What you should do: When counting, include every line of the data that holds "Consultoria", then state the total alone.

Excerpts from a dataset
※

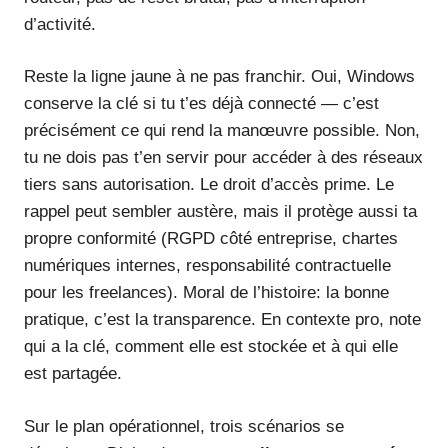
d’activité.
Reste la ligne jaune à ne pas franchir. Oui, Windows
conserve la clé si tu t’es déjà connecté — c’est
précisément ce qui rend la manœuvre possible. Non,
tu ne dois pas t’en servir pour accéder à des réseaux
tiers sans autorisation. Le droit d’accès prime. Le
rappel peut sembler austère, mais il protège aussi ta
propre conformité (RGPD côté entreprise, chartes
numériques internes, responsabilité contractuelle
pour les freelances). Moral de l’histoire: la bonne
pratique, c’est la transparence. En contexte pro, note
qui a la clé, comment elle est stockée et à qui elle
est partagée.
Sur le plan opérationnel, trois scénarios se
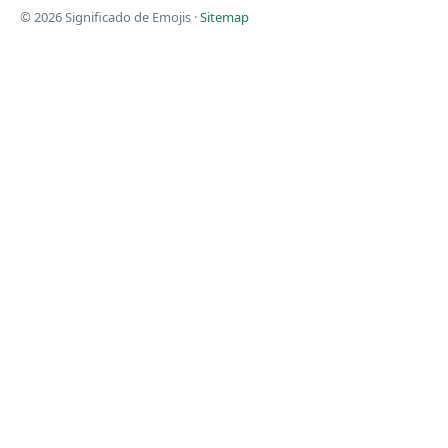
© 2026 Significado de Emojis ·
Sitemap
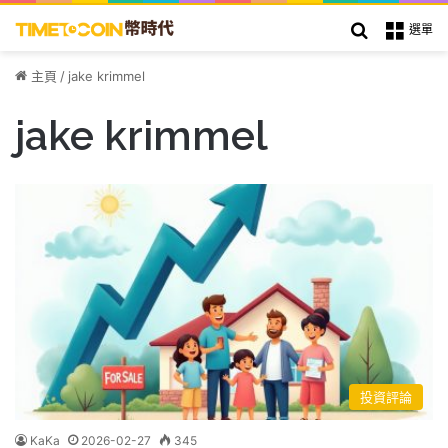
搜索
選單
主頁
/
jake krimmel
jake krimmel
投資評論
KaKa
2026-02-27
345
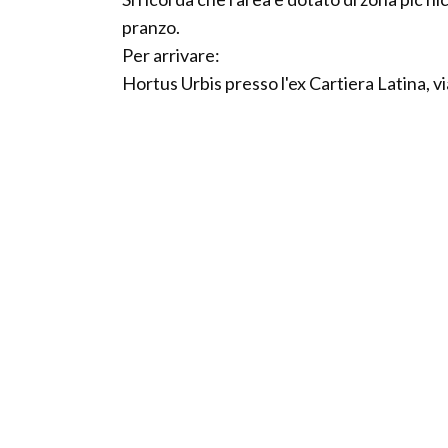
pranzo.
Per arrivare:
Hortus Urbis presso l'ex Cartiera Latina, v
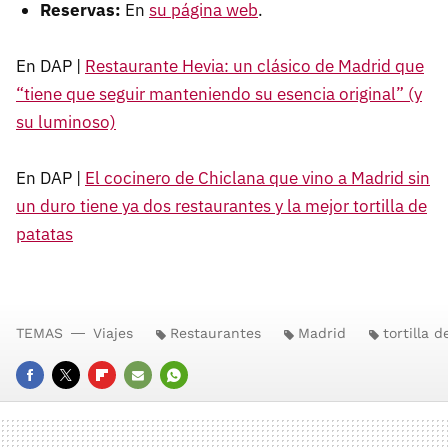
Reservas:
En
su página web
.
En DAP |
Restaurante Hevia: un clásico de Madrid que
“tiene que seguir manteniendo su esencia original” (y
su luminoso)
En DAP |
El cocinero de Chiclana que vino a Madrid sin
un duro tiene ya dos restaurantes y la mejor tortilla de
patatas
TEMAS
Viajes
Restaurantes
Madrid
tortilla 
FACEBOOK
TWITTER
FLIPBOARD
E-
WHATSAPP
MAIL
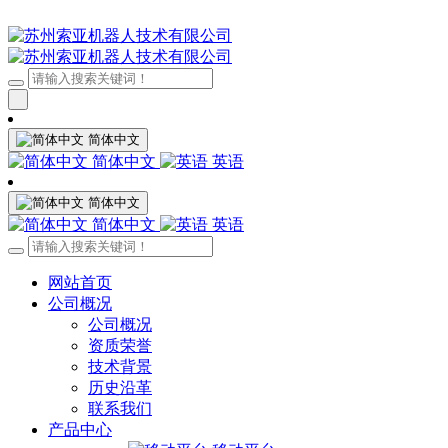
简体中文
简体中文
英语
简体中文
简体中文
英语
网站首页
公司概况
公司概况
资质荣誉
技术背景
历史沿革
联系我们
产品中心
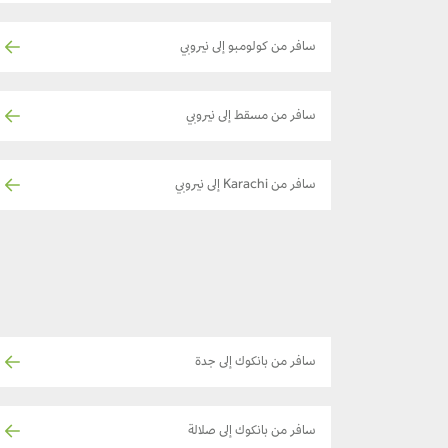
سافر من كولومبو إلى نيروبي
سافر من مسقط إلى نيروبي
سافر من Karachi إلى نيروبي
سافر من بانكوك إلى جدة
سافر من بانكوك إلى صلالة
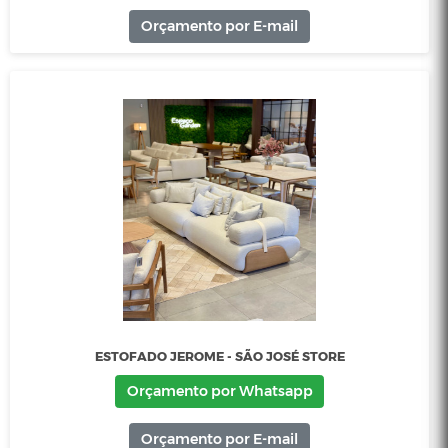
ESTOFADO BORÁ 2,60M - ABERTURA ELÉTRICA
Orçamento por Whatsapp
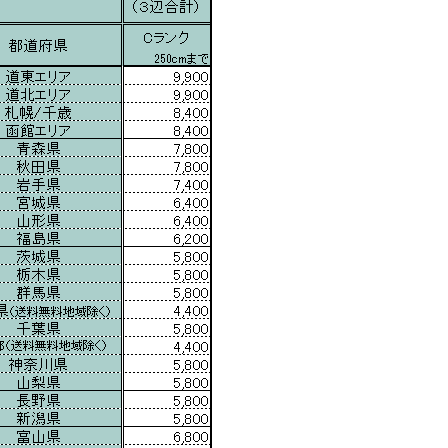
ン
国
産
中
古
個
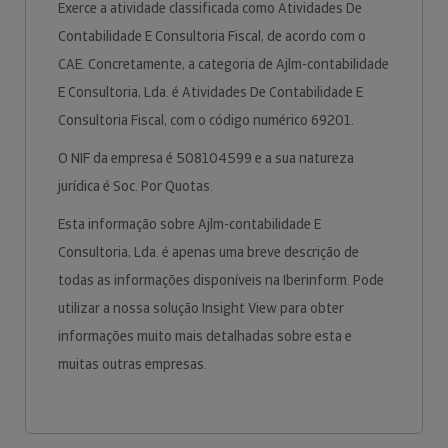
Exerce a atividade classificada como Atividades De
Contabilidade E Consultoria Fiscal, de acordo com o
CAE. Concretamente, a categoria de Ajlm-contabilidade
E Consultoria, Lda. é Atividades De Contabilidade E
Consultoria Fiscal, com o código numérico 69201.
O NIF da empresa é 508104599 e a sua natureza
jurídica é Soc. Por Quotas.
Esta informação sobre Ajlm-contabilidade E
Consultoria, Lda. é apenas uma breve descrição de
todas as informações disponíveis na Iberinform. Pode
utilizar a nossa solução Insight View para obter
informações muito mais detalhadas sobre esta e
muitas outras empresas.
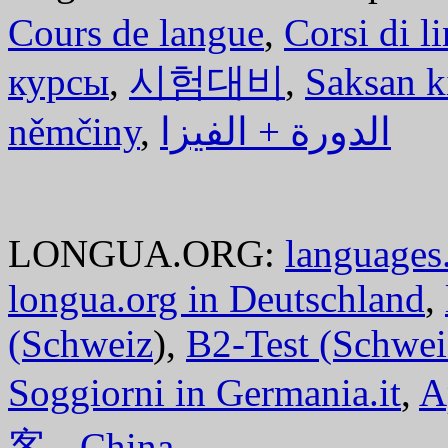
Cours de langue
,
Corsi di l
курсы
,
시험대비
,
Saksan k
němčiny
,
الدورة + الفيزا
LONGUA.ORG:
languages.
longua.org in Deutschland
,
(Schweiz
),
B2-Test (Schwei
Soggiorni in Germania.it
,
A
客 - China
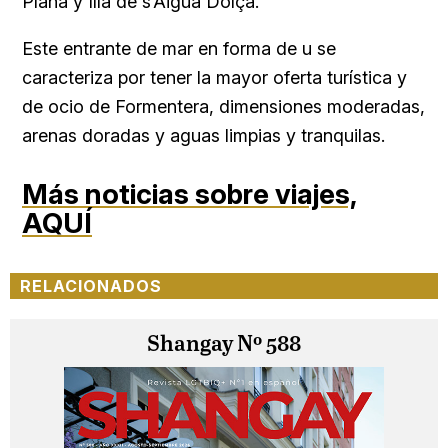
Plana y Illa de s’Aigua Dolça.
Este entrante de mar en forma de u se
caracteriza por tener la mayor oferta turística y
de ocio de Formentera, dimensiones moderadas,
arenas doradas y aguas limpias y tranquilas.
Más noticias sobre viajes,
AQUÍ
RELACIONADOS
Shangay Nº 588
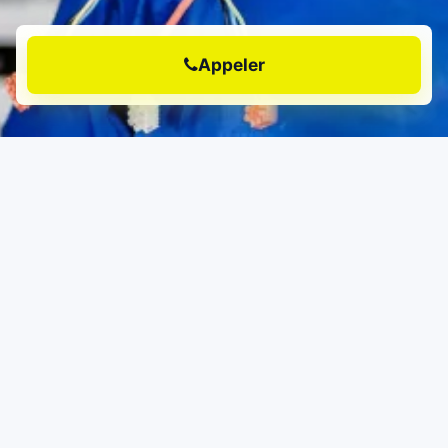
Appeler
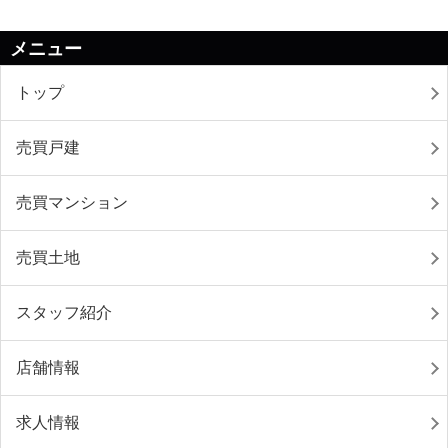
メニュー
トップ
売買戸建
売買マンション
売買土地
スタッフ紹介
店舗情報
求人情報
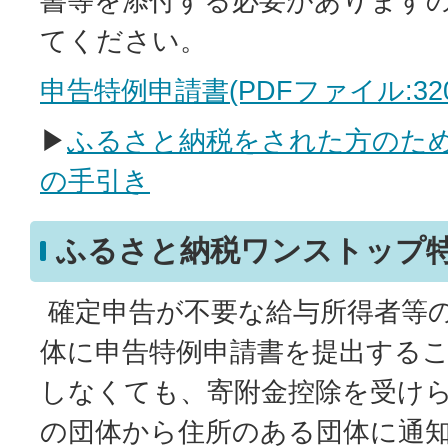
書等を添付する必要があります
てください。
申告特例申請書(PDFファイル:320.
▶
ふるさと納税をされた方のた
の手引き
ふるさと納税ワンストップ
確定申告が不要な給与所得者等
体に申告特例申請書を提出する
しなくても、寄附金控除を受け
の団体から住所のある団体に通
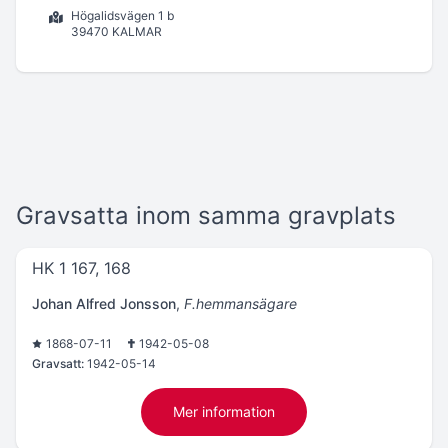
Högalidsvägen 1 b
39470 KALMAR
Gravsatta inom samma gravplats
HK 1 167, 168
Johan Alfred Jonsson
,
F.hemmansägare
1868-07-11
1942-05-08
Gravsatt:
1942-05-14
Mer information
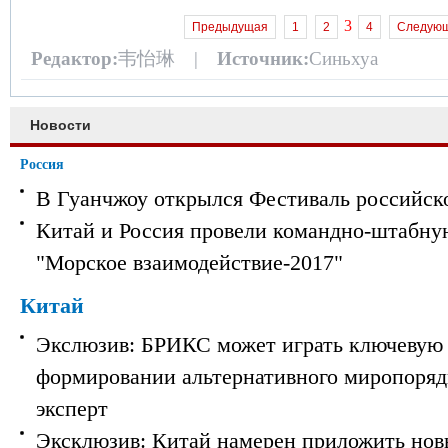
3
Предыдущая
1
2
4
Следую
Редактор:
韦怡琳 |
Источник:
Синьхуа
Новости
Россия
В Гуанчжоу открылся Фестиваль российск
Китай и Россия провели командно-штабну
"Морское взаимодействие-2017"
Китай
Экслюзив: БРИКС может играть ключевую 
формировании альтернативного миропорядк
эксперт
Эксклюзив: Китай намерен приложить нов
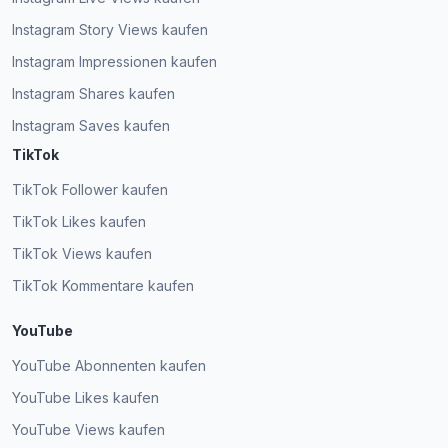
Instagram Story Views kaufen
Instagram Impressionen kaufen
Instagram Shares kaufen
Instagram Saves kaufen
TikTok
TikTok Follower kaufen
TikTok Likes kaufen
TikTok Views kaufen
TikTok Kommentare kaufen
YouTube
YouTube Abonnenten kaufen
YouTube Likes kaufen
YouTube Views kaufen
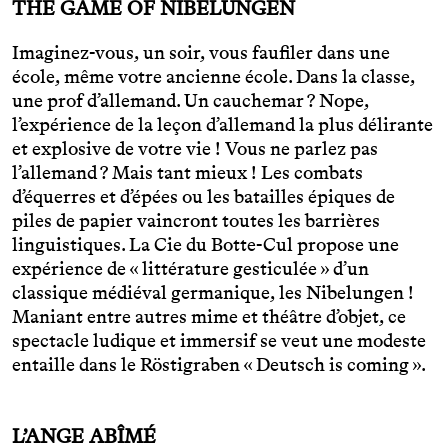
THE GAME OF NIBELUNGEN
Imaginez-vous, un soir, vous faufiler dans une
école, même votre ancienne école. Dans la classe,
une prof d’allemand. Un cauchemar ? Nope,
l’expérience de la leçon d’allemand la plus délirante
et explosive de votre vie ! Vous ne parlez pas
l’allemand ? Mais tant mieux ! Les combats
d’équerres et d’épées ou les batailles épiques de
piles de papier vaincront toutes les barrières
linguistiques. La Cie du Botte-Cul propose une
expérience de « littérature gesticulée » d’un
classique médiéval germanique, les Nibelungen !
Maniant entre autres mime et théâtre d’objet, ce
spectacle ludique et immersif se veut une modeste
entaille dans le Röstigraben « Deutsch is coming ».
L’ANGE ABÎMÉ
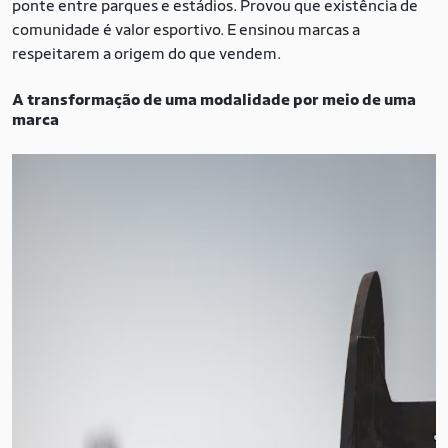
ponte entre parques e estádios. Provou que existência de
comunidade é valor esportivo. E ensinou marcas a
respeitarem a origem do que vendem.
A transformação de uma modalidade por meio de uma
marca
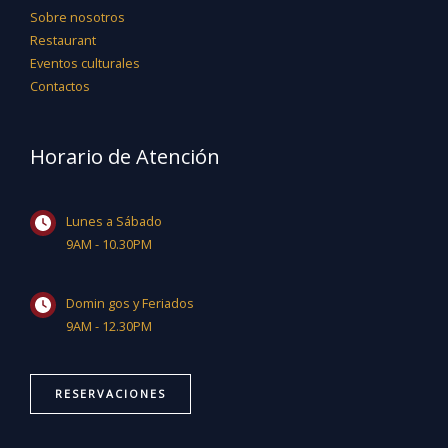
Sobre nosotros
Restaurant
Eventos culturales
Contactos
Horario de Atención
Lunes a Sábado
9AM - 10.30PM
Domin gos y Feriados
9AM - 12.30PM
RESERVACIONES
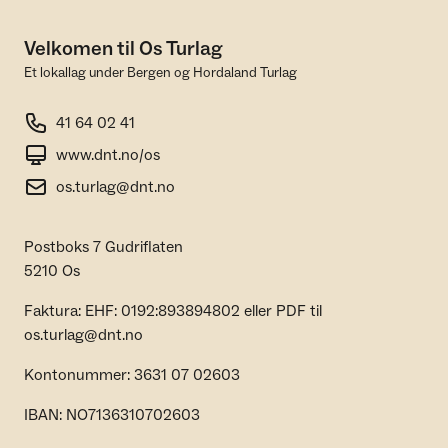
Velkomen til Os Turlag
Et lokallag under Bergen og Hordaland Turlag
41 64 02 41
www.dnt.no/os
os.turlag@dnt.no
Postboks 7 Gudriflaten
5210 Os
Faktura: EHF: 0192:893894802 eller PDF til
os.turlag@dnt.no
Kontonummer: 3631 07 02603
IBAN: NO7136310702603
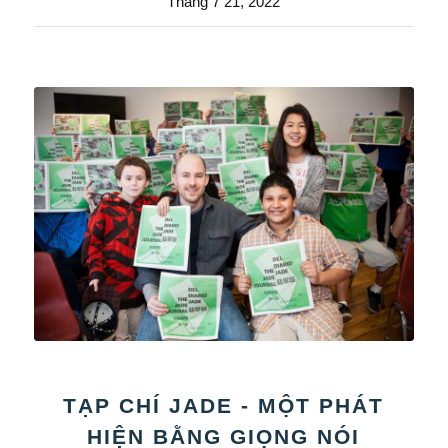
Tháng 7 21, 2022
TẠP CHÍ JADE - MỘT PHÁT
HIỆN BẰNG GIỌNG NÓI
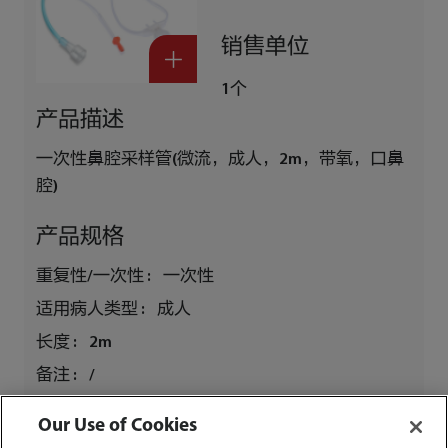
销售单位
1个
产品描述
一次性鼻腔采样管(微流，成人，2m，带氧，口鼻
腔)
产品规格
重复性/一次性 :
一次性
适用病人类型 :
成人
长度 :
2m
备注 :
/
数量
Our Use of Cookies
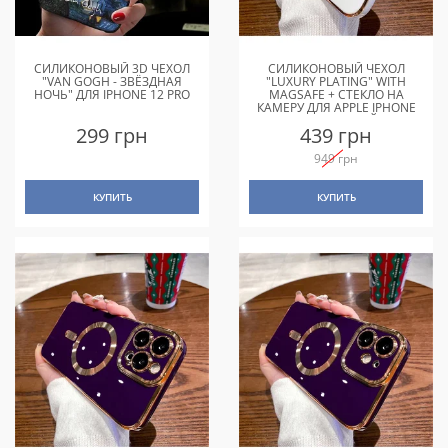
СИЛИКОНОВЫЙ 3D ЧЕХОЛ
СИЛИКОНОВЫЙ ЧЕХОЛ
"VAN GOGH - ЗВЁЗДНАЯ
"LUXURY PLATING" WITH
НОЧЬ" ДЛЯ IPHONE 12 PRO
MAGSAFE + СТЕКЛО НА
КАМЕРУ ДЛЯ APPLE IPHONE
12 PRO БЕЛЫЙ
299 грн
439 грн
949 грн
КУПИТЬ
КУПИТЬ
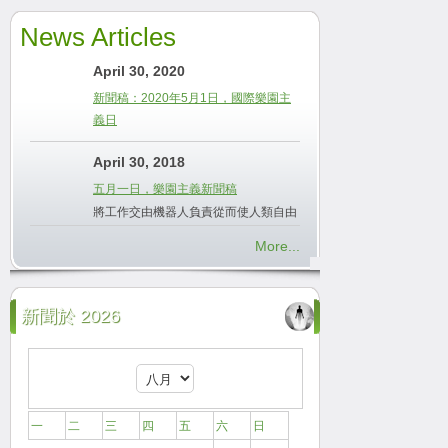
News Articles
April 30, 2020
新聞稿：2020年5月1日，國際樂園主
義日
April 30, 2018
五月一日，樂園主義新聞稿
將工作交由機器人負責從而使人類自由
More...
新聞於 2026
一
二
三
四
五
六
日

※

Task result: 4